(528b) Combined 2H and 13C Metabolic Flux Analysis Enables Novel Discoveries in Zymomonas Mobilis Metabolism Used for Renewable Biofuel Production | AIChE

(528b) Combined 2H and 13C Metabolic Flux Analysis Enables Novel Discoveries in Zymomonas Mobilis Metabolism Used for Renewable Biofuel Production

Authors 

Adamczyk, P. A. - Presenter, University of Wisconsin—Madison
Jacobson, T. B., University of Wisconsin—Madison
Reed, J. L., University of Wisconsin-Madison
Amador-Noguez, D., University of Wisconsin - Madison
Zymomonas mobilis is an alpha-proteo bacterium ideal for metabolic engineering of biofuels such as isobutanol from renewable feedstocks owing to its unique properties; namely, strong resilience to lignotoxins present in lignocellulose-derived feedstocks, a simple metabolic network, fast and efficient glucose utilization, and low biomass yield. In this study, metabolic flux analysis (MFA) of wild-type Z. mobilis was performed using 2H- and 13C-labeled glucose tracers and subsequent measurement of downstream intracellular metabolites by high-resolution LC-MS. With successful, simultaneous fitting of data from seven different isotopic tracers (1-13C, 3-13C, 6-13C, 1,2-13C, 2-2H, 4-2H, and 5-2H glucose) into a single, statistically acceptable flux map, we were able to i) identify succinate dehydrogenase (SDH)-like activity and inactivity of a tricarboxylic acid (TCA) cycle shunt, ii) elucidate pathway thermodynamics, iii) determine select enzyme co-factor specificity and their substrate stereo-specificity and, iv) confirm a metabolic imbalance preventing efficient xylose catabolism in Z. mobilis.

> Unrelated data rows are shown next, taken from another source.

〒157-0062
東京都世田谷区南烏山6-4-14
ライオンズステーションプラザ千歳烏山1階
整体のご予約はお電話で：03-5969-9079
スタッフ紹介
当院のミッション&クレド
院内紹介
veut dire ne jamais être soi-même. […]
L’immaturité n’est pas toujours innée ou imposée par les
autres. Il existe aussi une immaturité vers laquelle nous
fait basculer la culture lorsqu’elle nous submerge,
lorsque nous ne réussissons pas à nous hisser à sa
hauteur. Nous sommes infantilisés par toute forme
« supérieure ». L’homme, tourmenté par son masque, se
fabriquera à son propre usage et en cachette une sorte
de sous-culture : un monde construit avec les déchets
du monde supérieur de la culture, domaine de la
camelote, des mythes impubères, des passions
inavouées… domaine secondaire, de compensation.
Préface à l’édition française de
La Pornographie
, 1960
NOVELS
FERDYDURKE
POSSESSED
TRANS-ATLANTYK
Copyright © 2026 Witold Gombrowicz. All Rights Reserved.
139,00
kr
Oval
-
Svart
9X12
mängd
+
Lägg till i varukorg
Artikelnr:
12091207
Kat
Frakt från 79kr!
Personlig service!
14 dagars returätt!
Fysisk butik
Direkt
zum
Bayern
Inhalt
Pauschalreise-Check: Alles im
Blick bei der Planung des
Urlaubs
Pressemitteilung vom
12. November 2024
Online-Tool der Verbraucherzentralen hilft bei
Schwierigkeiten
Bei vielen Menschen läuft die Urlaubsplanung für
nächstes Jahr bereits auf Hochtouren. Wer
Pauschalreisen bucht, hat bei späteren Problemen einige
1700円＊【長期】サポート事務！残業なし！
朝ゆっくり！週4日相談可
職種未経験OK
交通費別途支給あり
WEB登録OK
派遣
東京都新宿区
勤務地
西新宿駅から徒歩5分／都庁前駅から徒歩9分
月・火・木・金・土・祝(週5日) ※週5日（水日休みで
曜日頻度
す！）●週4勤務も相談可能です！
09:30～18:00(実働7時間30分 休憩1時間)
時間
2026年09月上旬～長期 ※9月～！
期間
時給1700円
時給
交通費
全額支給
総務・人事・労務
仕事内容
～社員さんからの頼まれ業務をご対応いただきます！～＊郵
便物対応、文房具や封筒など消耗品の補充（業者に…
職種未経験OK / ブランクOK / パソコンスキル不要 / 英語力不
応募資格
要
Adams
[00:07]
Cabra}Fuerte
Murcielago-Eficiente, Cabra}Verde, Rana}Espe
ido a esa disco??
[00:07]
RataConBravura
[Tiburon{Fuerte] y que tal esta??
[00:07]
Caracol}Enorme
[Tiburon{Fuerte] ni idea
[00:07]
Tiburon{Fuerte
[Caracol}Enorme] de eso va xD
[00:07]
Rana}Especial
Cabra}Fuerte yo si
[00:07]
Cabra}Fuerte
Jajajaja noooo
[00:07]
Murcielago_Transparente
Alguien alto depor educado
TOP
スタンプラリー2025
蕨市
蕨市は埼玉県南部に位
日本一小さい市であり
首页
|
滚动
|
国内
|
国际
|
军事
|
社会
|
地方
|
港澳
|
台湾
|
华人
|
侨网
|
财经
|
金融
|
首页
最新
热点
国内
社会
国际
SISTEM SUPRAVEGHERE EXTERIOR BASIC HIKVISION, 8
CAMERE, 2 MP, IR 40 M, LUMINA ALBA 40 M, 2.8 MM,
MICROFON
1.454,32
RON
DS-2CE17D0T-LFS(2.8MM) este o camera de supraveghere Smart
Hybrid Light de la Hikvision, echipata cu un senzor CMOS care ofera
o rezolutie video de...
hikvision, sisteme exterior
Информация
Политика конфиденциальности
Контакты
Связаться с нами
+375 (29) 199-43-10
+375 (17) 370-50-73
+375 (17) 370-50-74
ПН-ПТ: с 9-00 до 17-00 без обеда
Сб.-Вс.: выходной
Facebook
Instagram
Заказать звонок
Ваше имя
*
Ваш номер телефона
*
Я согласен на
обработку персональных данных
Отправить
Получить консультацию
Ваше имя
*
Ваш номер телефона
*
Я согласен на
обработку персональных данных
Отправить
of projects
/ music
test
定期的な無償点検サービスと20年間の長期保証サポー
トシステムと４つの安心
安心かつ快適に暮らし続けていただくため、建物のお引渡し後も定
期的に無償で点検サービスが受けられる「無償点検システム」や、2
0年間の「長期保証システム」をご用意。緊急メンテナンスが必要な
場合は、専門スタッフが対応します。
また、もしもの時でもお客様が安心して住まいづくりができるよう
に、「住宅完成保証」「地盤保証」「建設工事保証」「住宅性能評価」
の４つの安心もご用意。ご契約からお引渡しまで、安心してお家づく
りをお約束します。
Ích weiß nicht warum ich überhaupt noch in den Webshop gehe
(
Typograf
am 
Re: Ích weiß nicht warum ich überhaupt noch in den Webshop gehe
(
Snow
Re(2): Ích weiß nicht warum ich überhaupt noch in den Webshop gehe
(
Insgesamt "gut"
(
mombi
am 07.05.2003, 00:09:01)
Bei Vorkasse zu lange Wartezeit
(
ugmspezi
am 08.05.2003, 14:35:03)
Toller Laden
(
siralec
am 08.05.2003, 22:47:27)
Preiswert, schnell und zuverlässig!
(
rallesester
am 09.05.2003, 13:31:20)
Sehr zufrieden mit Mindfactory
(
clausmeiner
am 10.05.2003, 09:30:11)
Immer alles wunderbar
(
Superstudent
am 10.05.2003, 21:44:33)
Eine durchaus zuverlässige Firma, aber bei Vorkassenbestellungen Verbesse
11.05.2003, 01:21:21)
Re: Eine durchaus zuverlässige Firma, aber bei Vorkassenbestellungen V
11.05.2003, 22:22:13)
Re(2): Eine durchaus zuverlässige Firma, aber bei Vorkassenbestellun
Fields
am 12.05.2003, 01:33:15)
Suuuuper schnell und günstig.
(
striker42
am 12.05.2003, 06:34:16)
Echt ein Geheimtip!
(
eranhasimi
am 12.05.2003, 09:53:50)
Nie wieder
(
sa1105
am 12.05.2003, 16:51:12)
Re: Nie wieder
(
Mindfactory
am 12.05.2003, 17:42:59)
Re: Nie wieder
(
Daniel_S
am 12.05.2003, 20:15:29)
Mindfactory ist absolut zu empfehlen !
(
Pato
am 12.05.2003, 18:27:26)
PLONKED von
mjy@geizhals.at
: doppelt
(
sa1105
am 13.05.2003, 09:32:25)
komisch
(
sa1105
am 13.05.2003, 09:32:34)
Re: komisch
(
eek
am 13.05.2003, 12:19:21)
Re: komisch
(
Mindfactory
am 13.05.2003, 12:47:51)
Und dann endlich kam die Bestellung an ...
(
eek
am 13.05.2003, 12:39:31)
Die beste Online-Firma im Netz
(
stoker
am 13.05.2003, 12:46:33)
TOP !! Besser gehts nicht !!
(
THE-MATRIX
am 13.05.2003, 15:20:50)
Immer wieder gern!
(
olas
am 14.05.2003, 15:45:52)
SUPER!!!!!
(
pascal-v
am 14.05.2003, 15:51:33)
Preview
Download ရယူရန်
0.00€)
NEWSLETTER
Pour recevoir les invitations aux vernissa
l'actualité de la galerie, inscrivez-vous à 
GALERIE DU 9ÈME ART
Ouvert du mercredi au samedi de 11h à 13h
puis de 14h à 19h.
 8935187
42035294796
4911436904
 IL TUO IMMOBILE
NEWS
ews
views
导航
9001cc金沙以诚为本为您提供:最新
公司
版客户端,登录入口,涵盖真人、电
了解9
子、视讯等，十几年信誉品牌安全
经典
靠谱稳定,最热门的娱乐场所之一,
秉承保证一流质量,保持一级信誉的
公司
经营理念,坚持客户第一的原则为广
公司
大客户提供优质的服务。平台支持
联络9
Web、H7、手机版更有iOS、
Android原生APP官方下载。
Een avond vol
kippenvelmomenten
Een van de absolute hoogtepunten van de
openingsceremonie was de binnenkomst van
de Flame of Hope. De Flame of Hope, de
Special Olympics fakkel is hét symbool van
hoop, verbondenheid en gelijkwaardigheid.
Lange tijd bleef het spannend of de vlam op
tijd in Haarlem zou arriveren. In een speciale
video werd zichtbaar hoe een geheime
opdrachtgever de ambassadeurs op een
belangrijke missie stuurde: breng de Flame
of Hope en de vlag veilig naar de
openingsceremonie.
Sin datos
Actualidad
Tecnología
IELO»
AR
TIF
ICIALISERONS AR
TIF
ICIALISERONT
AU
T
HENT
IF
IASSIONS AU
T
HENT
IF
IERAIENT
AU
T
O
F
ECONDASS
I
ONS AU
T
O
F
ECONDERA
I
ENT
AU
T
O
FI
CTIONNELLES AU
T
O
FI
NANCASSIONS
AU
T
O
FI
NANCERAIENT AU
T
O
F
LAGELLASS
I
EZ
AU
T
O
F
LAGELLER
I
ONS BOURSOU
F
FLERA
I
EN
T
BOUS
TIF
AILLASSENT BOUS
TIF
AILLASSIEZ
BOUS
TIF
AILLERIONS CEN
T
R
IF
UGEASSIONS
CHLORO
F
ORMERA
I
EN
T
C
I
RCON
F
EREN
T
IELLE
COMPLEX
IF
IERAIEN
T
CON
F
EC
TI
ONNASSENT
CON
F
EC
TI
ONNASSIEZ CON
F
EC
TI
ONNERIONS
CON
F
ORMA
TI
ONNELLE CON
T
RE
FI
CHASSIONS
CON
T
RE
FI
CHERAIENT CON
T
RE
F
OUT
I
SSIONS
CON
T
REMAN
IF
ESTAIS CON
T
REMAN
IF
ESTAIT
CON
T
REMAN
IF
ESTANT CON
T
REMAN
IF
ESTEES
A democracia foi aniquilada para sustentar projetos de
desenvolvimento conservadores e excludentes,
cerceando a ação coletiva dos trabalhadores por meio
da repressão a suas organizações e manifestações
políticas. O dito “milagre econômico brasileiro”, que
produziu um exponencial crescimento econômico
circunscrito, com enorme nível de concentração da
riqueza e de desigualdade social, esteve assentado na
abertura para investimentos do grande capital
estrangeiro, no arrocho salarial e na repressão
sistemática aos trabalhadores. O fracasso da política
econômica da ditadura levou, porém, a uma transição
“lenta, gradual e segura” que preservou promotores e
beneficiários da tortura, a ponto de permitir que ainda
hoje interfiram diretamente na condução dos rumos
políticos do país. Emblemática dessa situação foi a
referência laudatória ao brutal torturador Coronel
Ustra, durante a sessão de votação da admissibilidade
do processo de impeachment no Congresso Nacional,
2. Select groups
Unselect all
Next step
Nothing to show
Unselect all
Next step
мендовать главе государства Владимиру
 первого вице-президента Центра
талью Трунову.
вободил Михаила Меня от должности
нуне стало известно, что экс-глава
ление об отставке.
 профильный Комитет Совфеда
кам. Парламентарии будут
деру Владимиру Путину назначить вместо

Firstly, 2H and 13C MFA has identified SDH-like activity in Z. mobilis. Specifically, before this study, it was not clear whether Z. mobilis has SDH activity because only one out of four SDH subunits was annotated in the Z. mobilis genome. Upon addition of an SDH reaction to the model, non-zero flux and correct succinate labeling patterns were observed. Unexpectedly, although two Z. mobilis enzymes have strong sequence similarity to known cyanobacterial enzymes responsible for a TCA cycle shunt—driven by α-ketoglutarate decarboxylase and succinic semialdehyde dehydrogenase—MFA confirms that this shunt is inactive in Z. mobilis and succinate is not derived from it under the conditions tested.

We then inferred the thermodynamic favorability of many Z. mobilis reactions after calculating Gibbs free energies (∆G) from forward and reverse fluxes as determined accurately by MFA. Specifically, we demonstrated the large in vivo thermodynamic favorability of the Entner-Doudoroff (ED) pathway that is supported by measured, high intracellular concentrations of ED pathway intermediates—before now, this was only a computational hypothesis.

Cofactor specificity of select Z. mobilis enzymes and their unknown substrate stereo-specificity were identified—possible only from 2H labeling experiments. MFA reveals that i) glucose-6-phosphate dehydrogenase is only NADP+-dependent, ii) glyceraldehyde-3-phosphate (GAP) dehydrogenase is only NAD+-dependent with, iii) the C1 hydrogen from GAP being transferred exclusively to the si face of NAD+, and iv) transhydrogenase-like activity is present in Z. mobilis and operates by transferring a hydrogen from NADPH exclusively to the si face of NAD+.

Lastly, MFA confirms there is a metabolic imbalance in Z. mobilis pentose phosphate pathway due to an absent transaldolase preventing it from metabolizing xylose as a sole carbon source and causing an overflow of erythrose-4-phosphate, excretion of shikimate, and an intracellular shikimate concentration 1000-fold higher than in E. coli. Future MFA experiments to investigate this imbalance would enable rational engineering of Z. mobilis strains to obtain higher product yields from glucose- and xylose-rich renewable feedstocks.